_What is expected_.
Scan the lines below for the string "dropzone" and copy every one that has it.

Stored data entries
+-------+

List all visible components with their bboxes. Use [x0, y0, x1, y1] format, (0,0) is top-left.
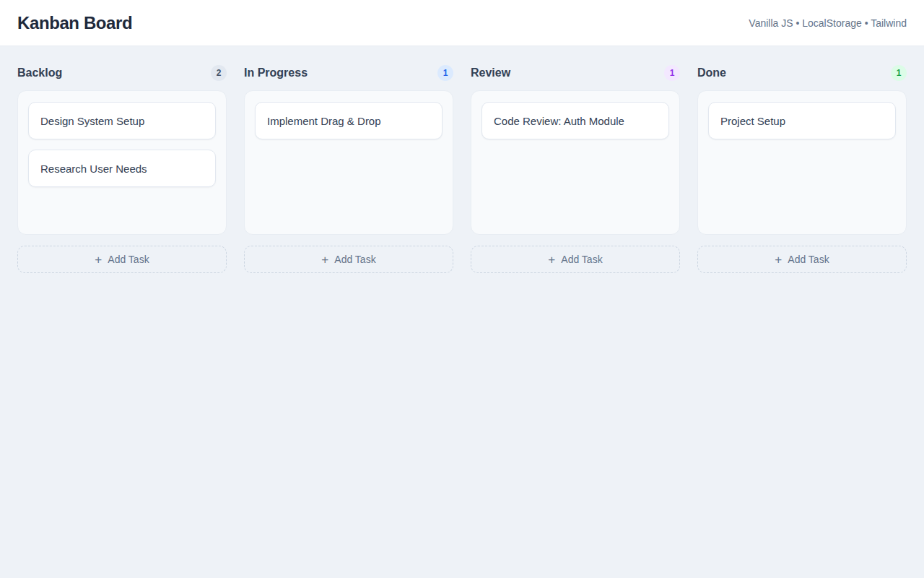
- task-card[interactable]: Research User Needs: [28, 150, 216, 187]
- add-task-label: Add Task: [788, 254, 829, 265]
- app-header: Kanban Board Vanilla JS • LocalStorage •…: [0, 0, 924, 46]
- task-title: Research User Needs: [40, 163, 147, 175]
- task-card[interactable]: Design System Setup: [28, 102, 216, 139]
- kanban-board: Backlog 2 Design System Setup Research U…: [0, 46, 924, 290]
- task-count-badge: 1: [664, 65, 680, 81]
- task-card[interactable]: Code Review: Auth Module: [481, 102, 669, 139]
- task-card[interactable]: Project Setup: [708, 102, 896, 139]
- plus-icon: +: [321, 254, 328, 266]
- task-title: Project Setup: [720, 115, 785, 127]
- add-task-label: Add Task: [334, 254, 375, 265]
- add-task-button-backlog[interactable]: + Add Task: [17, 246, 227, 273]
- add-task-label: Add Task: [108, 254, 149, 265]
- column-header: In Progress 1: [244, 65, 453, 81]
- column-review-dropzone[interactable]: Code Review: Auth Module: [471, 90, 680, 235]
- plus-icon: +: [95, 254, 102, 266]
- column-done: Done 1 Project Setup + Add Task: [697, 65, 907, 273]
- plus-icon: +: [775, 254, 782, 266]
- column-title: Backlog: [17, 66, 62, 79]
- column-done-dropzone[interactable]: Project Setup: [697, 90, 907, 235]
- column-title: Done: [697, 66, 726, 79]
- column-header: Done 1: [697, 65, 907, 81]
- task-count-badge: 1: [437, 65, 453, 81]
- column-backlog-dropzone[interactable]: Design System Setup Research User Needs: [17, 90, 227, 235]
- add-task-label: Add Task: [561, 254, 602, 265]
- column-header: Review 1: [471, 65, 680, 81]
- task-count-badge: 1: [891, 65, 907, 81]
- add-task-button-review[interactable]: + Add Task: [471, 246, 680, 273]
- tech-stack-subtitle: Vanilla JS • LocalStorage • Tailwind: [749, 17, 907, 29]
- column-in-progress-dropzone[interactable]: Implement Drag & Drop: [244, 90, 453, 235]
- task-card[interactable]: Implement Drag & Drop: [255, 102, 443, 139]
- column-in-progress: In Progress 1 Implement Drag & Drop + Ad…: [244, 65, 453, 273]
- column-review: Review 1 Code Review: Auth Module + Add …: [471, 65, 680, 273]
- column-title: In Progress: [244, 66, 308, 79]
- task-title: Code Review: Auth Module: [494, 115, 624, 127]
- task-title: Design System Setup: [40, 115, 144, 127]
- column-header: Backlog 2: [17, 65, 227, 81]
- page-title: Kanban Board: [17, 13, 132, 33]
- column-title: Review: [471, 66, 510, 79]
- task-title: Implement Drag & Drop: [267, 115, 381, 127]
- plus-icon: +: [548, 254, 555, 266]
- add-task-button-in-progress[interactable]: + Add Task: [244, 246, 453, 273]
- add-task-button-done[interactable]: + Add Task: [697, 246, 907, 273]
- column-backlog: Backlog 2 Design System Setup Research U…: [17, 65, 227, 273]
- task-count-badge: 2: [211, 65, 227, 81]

+-------+

_Answer for this exercise_.
- column-review-dropzone[interactable]: Code Review: Auth Module: [471, 90, 680, 235]
- column-done-dropzone[interactable]: Project Setup: [697, 90, 907, 235]
- column-backlog-dropzone[interactable]: Design System Setup Research User Needs: [17, 90, 227, 235]
- column-in-progress-dropzone[interactable]: Implement Drag & Drop: [244, 90, 453, 235]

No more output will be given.